"Nous souhaitons sincèrement élaborer un plan rationnel avec toutes les parties concernées pour nettoyer le football belge", a écrit (en anglais) le président Jesse De Preter dans cette lettre.

La BFFA invite la Pro League à consulter l'Union royale belge de football (URBSFA), le syndicat des joueurs Sporta et les gouvernements fédéral et régionaux à propos des mesures visant à lutter contre les abus des courtiers.

"Si les différents niveaux législatifs ne coopèrent pas, rien ne changera à la situation actuelle", souligne en effet De Preter.

La Pro League a élaboré des règlements de sa propre initiative. Le texte est maintenant soumis aux directions des 24 clubs professionnels, et doit être approuvé le 6 mai. La BFFA aurait repéré de nombreuses infractions à la législation sociale, civile et économique, ainsi que divers conflits d'intérêts dans le texte proposé par la Pro League.

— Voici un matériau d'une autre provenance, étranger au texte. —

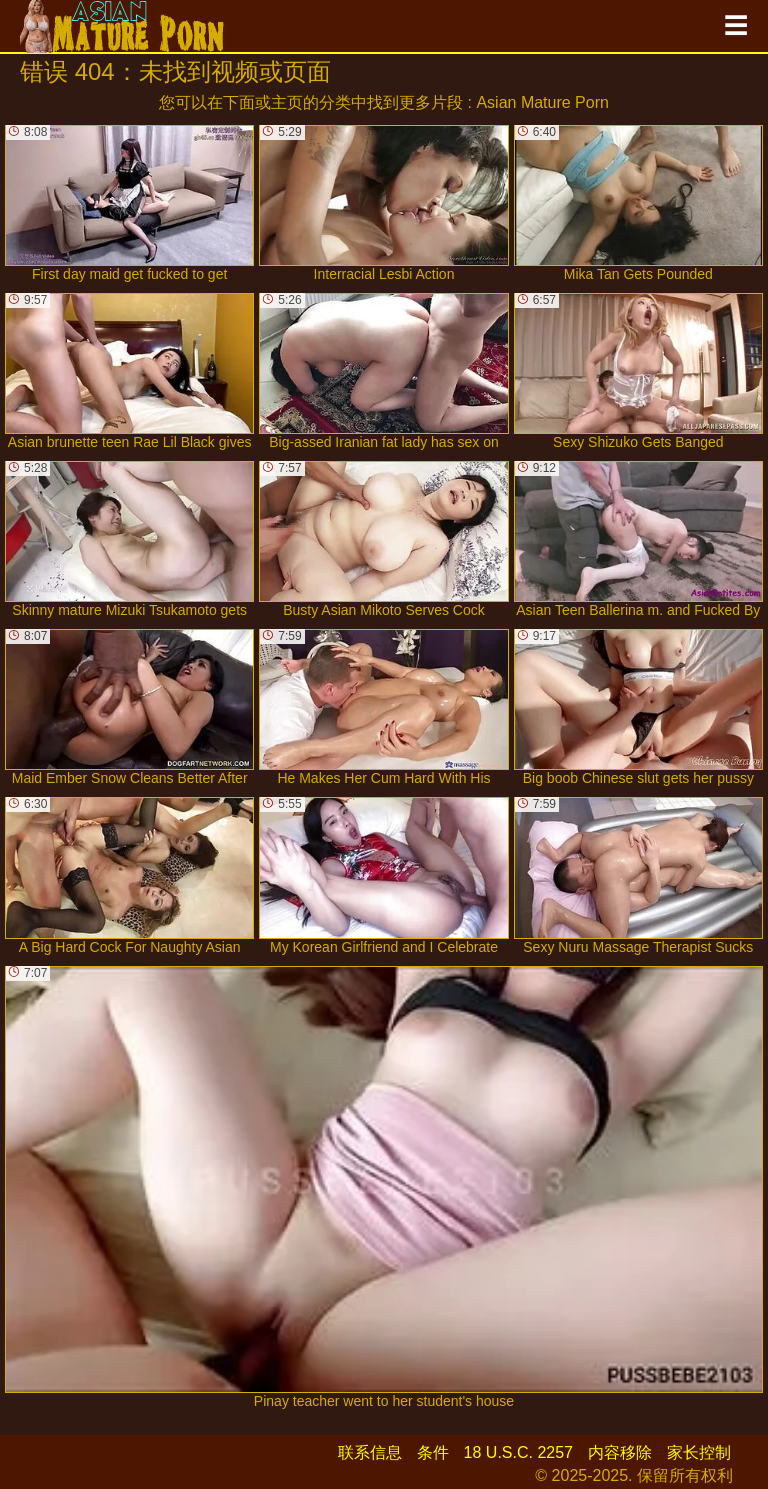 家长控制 (699, 1452)
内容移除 (620, 1452)
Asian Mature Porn (542, 102)
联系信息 (370, 1452)
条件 (433, 1452)
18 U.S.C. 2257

Suffisamment en tout cas pour envisager de le faire annuler par la justice, ainsi qu'elle en avait déjà évoqué la possibilité la semaine dernière.

Mais avant d'en arriver à cette extrémité, la BFFA veut encore une fois tendre la main à la Pro League.

"Nous avons établi une liste de toutes les lacunes juridiques du plan de la Pro League, mais on a aussi passé deux fois plus de temps à chercher une solution. Nous espérons maintenant que la Pro League réagira de manière positive, et voudra travailler avec toutes les parties concernées pour arriver à la véritable solution."

Si la Pro League ne répond pas à l'invitation de la BFFA, et maintient son plan, les agents s'engagent à saisir la Cour Belge d'Arbitrage pour le Sport (CBAS) ou le tribunal.

"Pour éviter l'énorme erreur juridique de la Pro League. L'image de l'industrie du football belge est en jeu. Si les règles imposées s'avèrent illégales, le football belge perdra toute sa crédibilité, et le préjudice financier sera désastreux".

La BFFA souligne par ailleurs que l'effet négatif de la proposition de la Pro League sera l'avantage qu'en tireront les agents malveillants.

"Notre association a déjà travaillé à un plan en trois étapes pour une meilleure règlementation...", conclut-elle.